Adam Fox 

A word to the wise

Linda and Roger Flavell explain the provenance of common expressions in The Chronology of Words and Phrases: A Thousand Years in the History of English
  
  


In this entertaining and informative book Linda and Roger Flavell identify the origin of, and provide the explanation for, several hundred of the most popular words and phrases in English.

Their compilation is arranged chronologically and covers almost a millennium, from the Norman conquest to the present day. This is the kind of popular dictionary which can be read with pleasure from cover to cover or merely dipped into for reference and information.

It is both fascinating and illuminating to learn the provenance of phrases such as 'by hook or by crook', which derives from the medieval right to gather firewood; to discover that 'warts and all' comes from the instructions which Oliver Cromwell gave to his portrait painter Peter Lely; or to find that 'the cat's whiskers' emanates from the name given to a thin wire used in early America radio receivers.

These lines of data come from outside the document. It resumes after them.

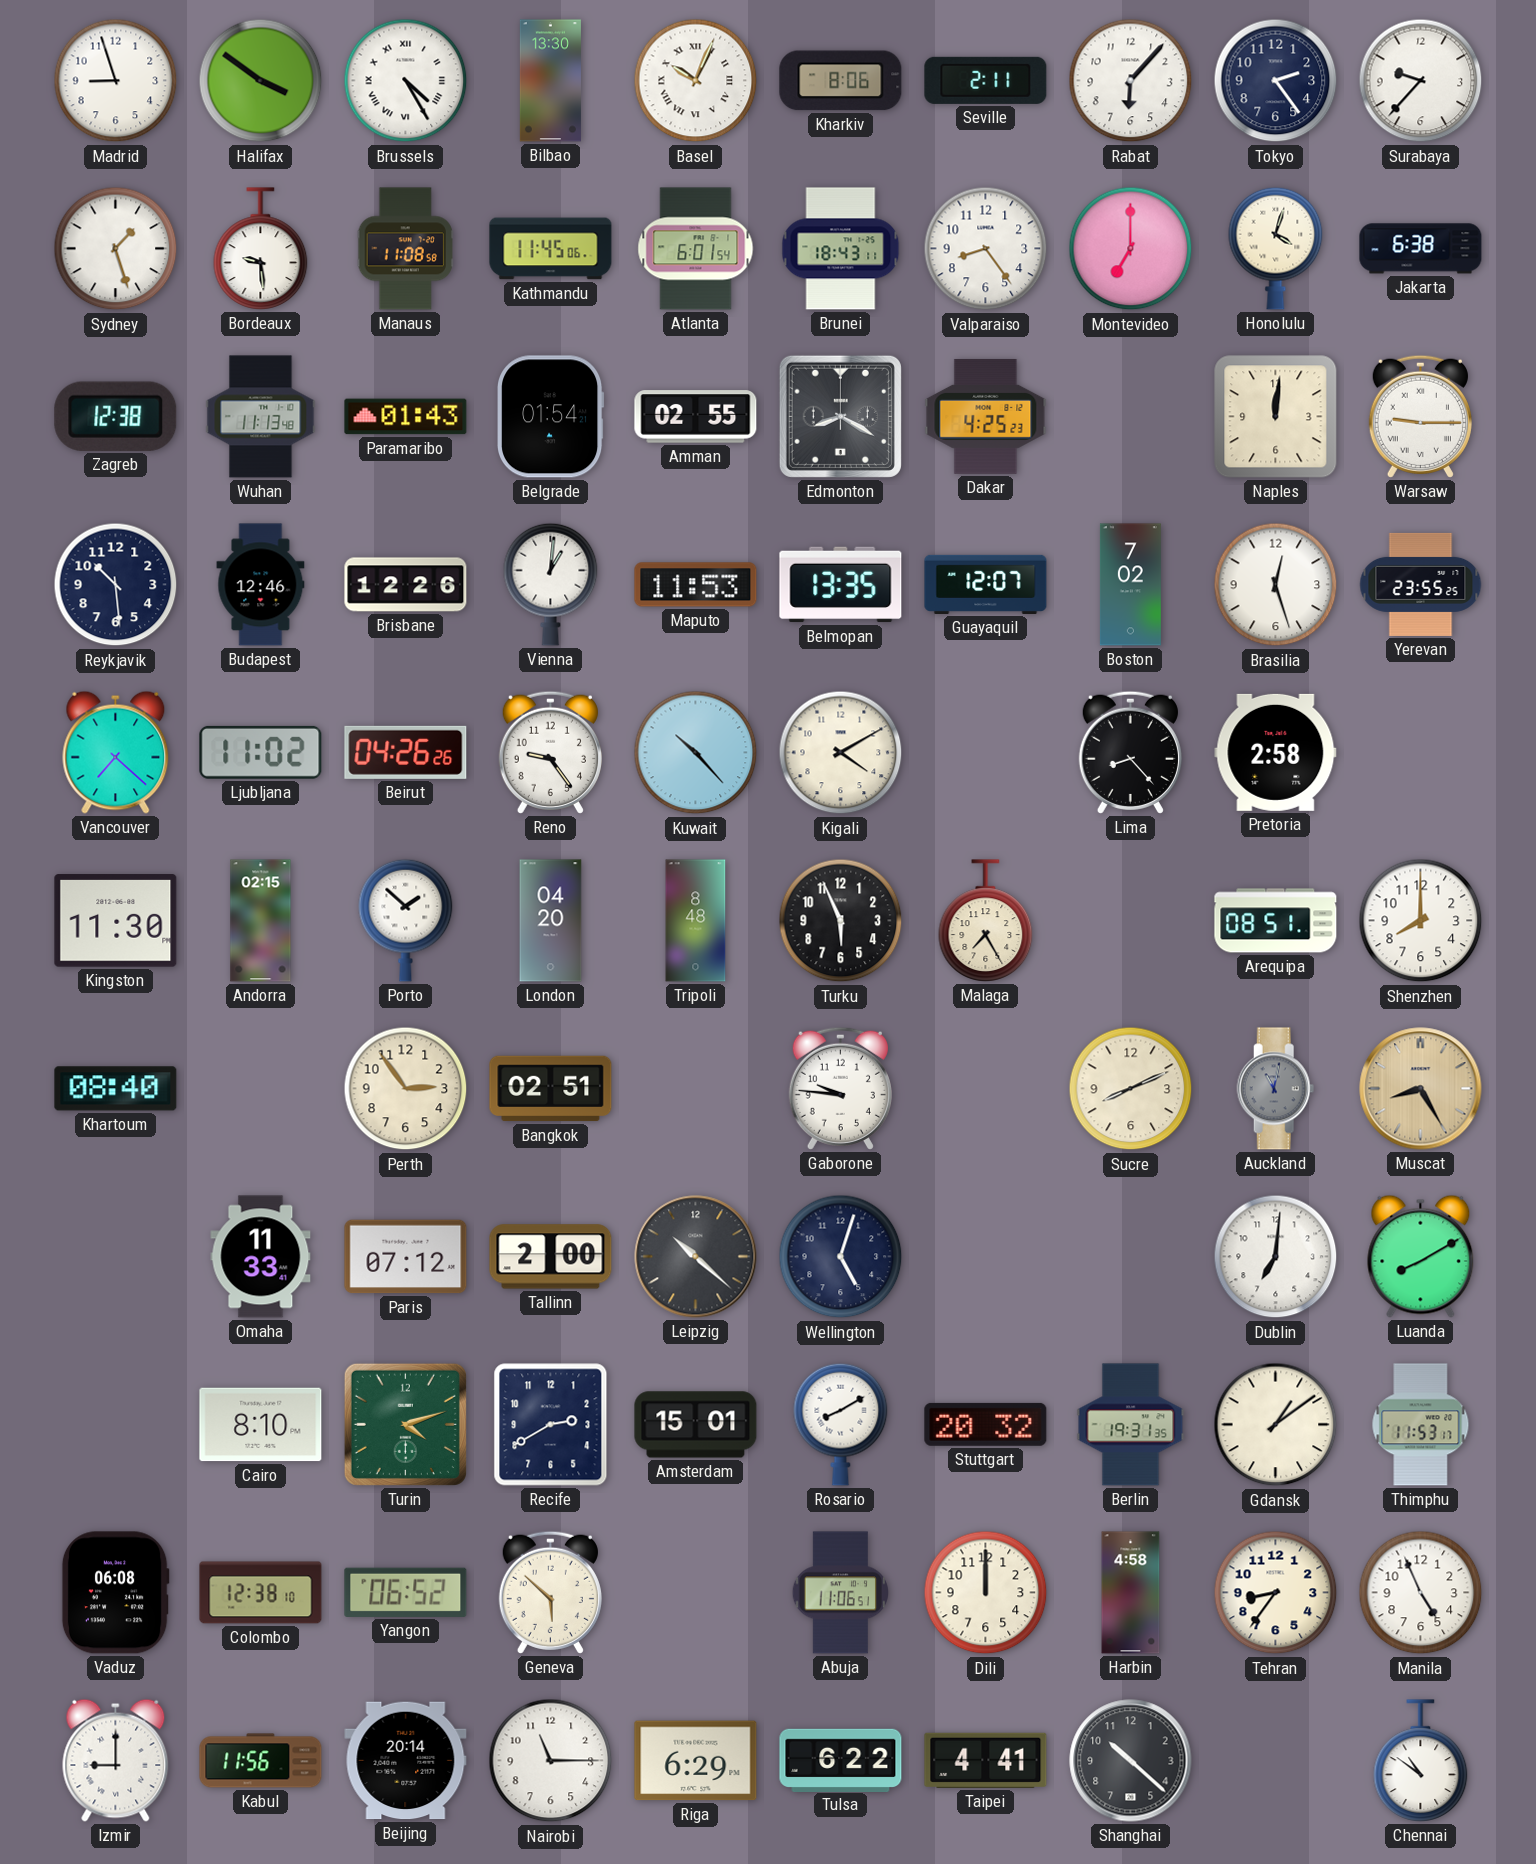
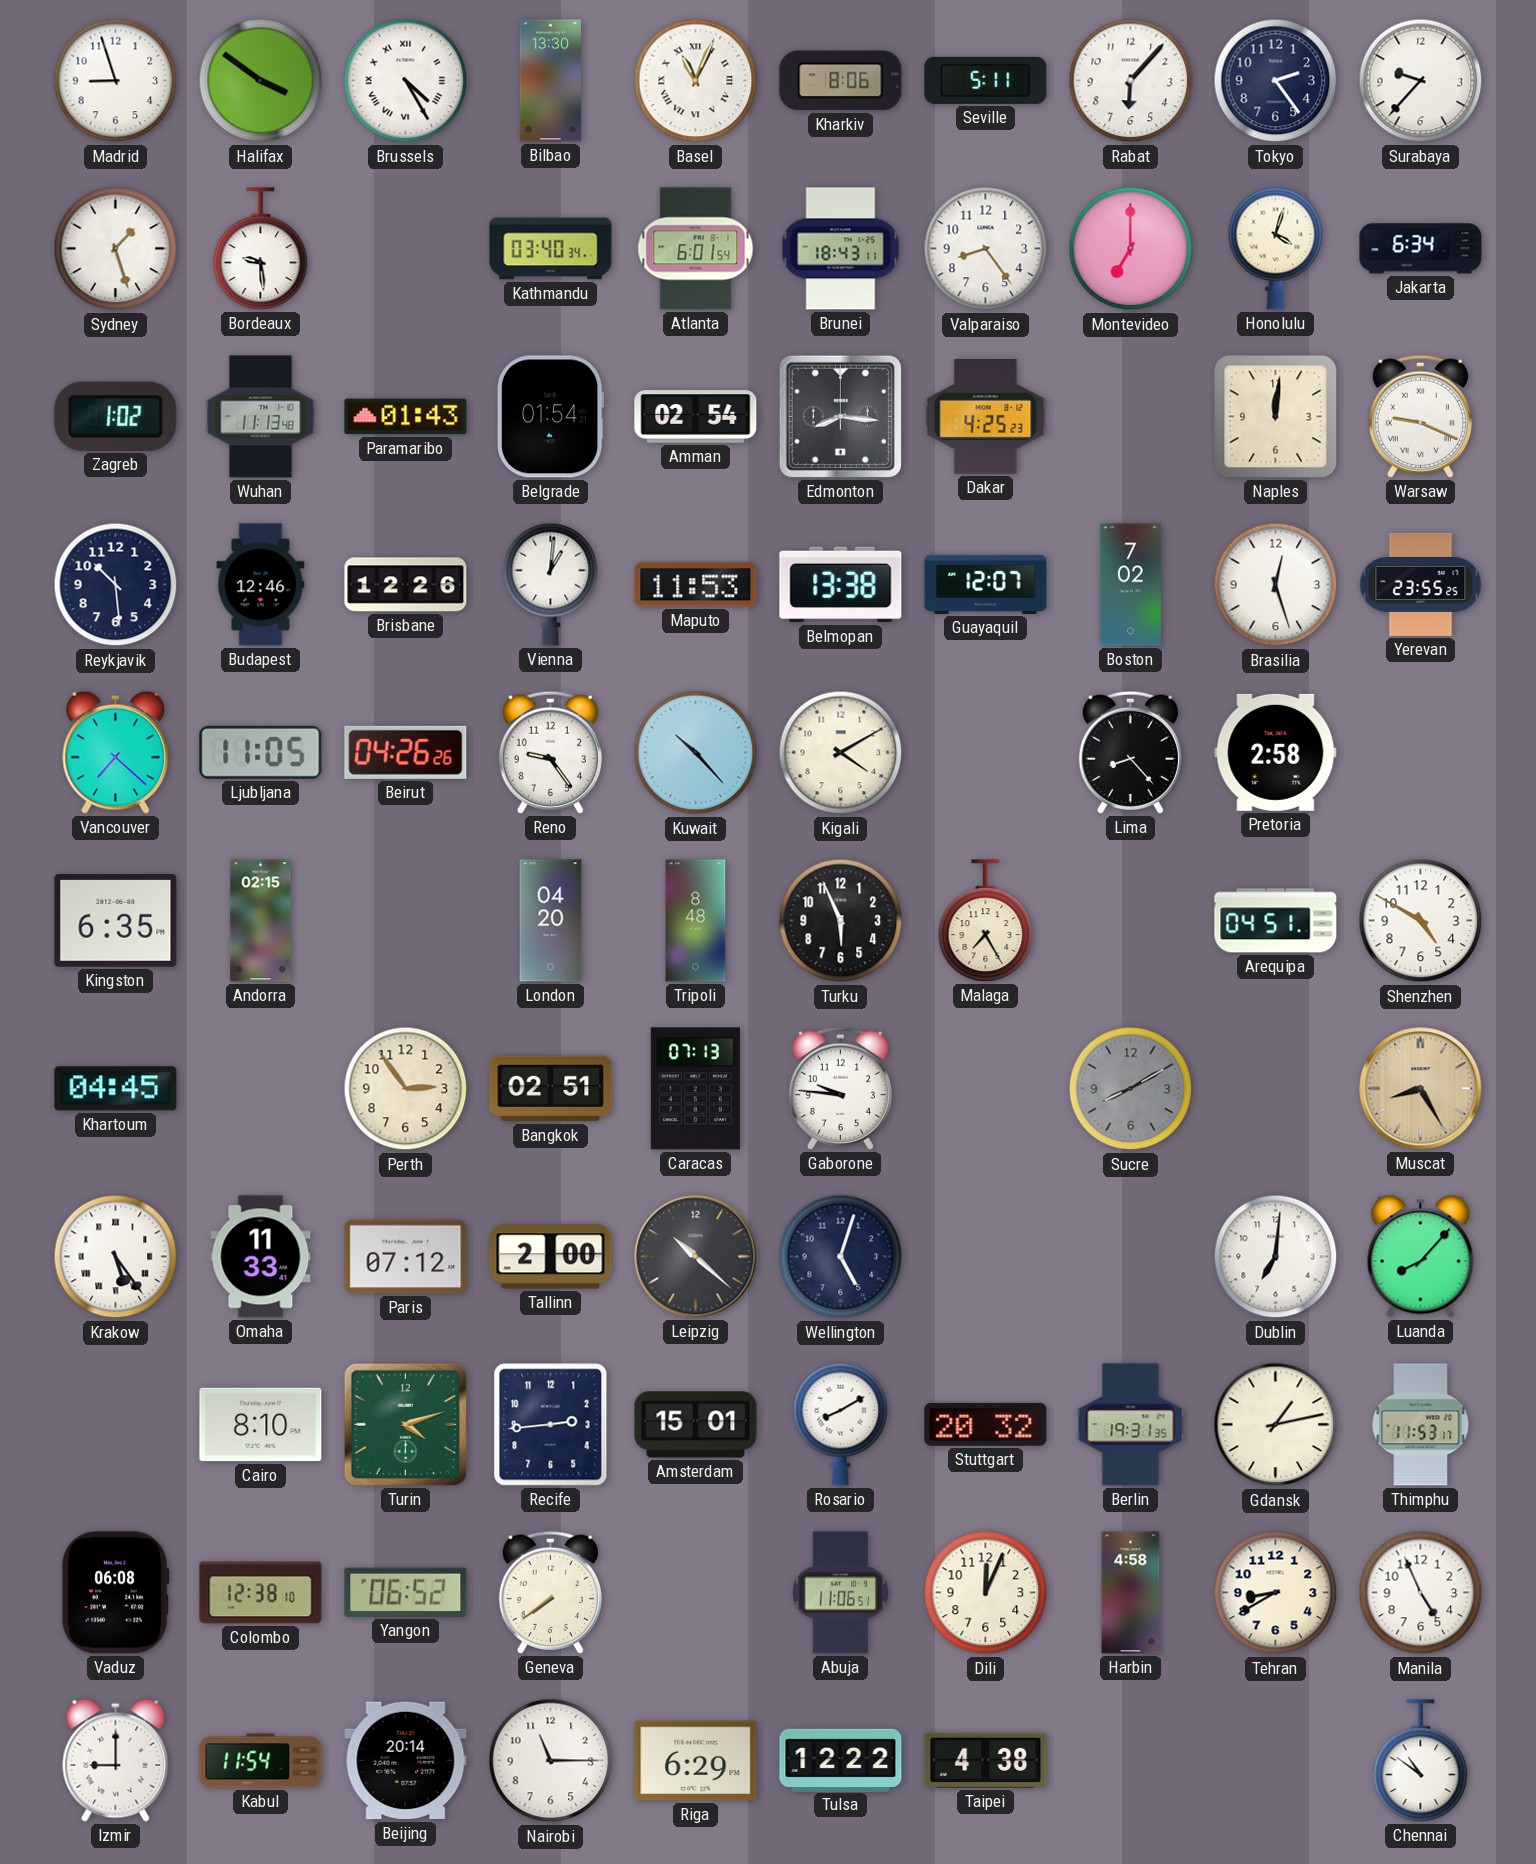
Basel: 10:04 -> 11:04
Seville: 2:11 -> 5:11
Manaus: 11:08 -> none
Kathmandu: 11:45 -> 03:40
Jakarta: 6:38 -> 6:34
Zagreb: 12:38 -> 1:02
Amman: 02:55 -> 02:54
Edmonton: 8:20 -> 8:16
Warsaw: 9:15 -> 9:19
Belmopan: 13:35 -> 13:38
Ljubljana: 11:02 -> 11:05
Kingston: 11:30 -> 6:35
Porto: 1:52 -> none
Arequipa: 08:51 -> 04:51
Shenzhen: 8:00 -> 4:50
Khartoum: 08:40 -> 04:45
Caracas: none -> 07:13
Sucre: 8:11 -> 8:10
Sucre dial: cream -> grey
Auckland: 11:02 -> none
Krakow: none -> 5:24
Luanda: 8:10 -> 8:07
Recife: 2:40 -> 2:44
Gdansk: 1:09 -> 1:13
Geneva: 5:52 -> 7:39
Dili: 12:00 -> 12:04
Tehran: 8:36 -> 8:40
Kabul: 11:56 -> 11:54
Tulsa: 6:22 -> 12:22
Taipei: 4:41 -> 4:38
Shanghai: 10:22 -> none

Equally, there turn out to be intriguing and amusing beginnings to hosts of words which pass our lips everyday. A 'plumber', for example takes his or her name from the Latin word for lead, from which pipes have been made since the middle ages; the word 'refugee' entered the English language from French after the revocation of the Edict of Nantes in 1685; the verb 'to galvanise' derives from Luigi Galvani, the Italian anatomist whose late eighteenth-century experiments on frogs led much later to the invention of the electrical battery; and 'to brainwash' entered common parlance during the Korean War.

By linking these words and phrases to the events, individuals and processes which brought them into being and gave them vogue, the Flavells have given us a most enjoyable guide to the history of our linguistic currency.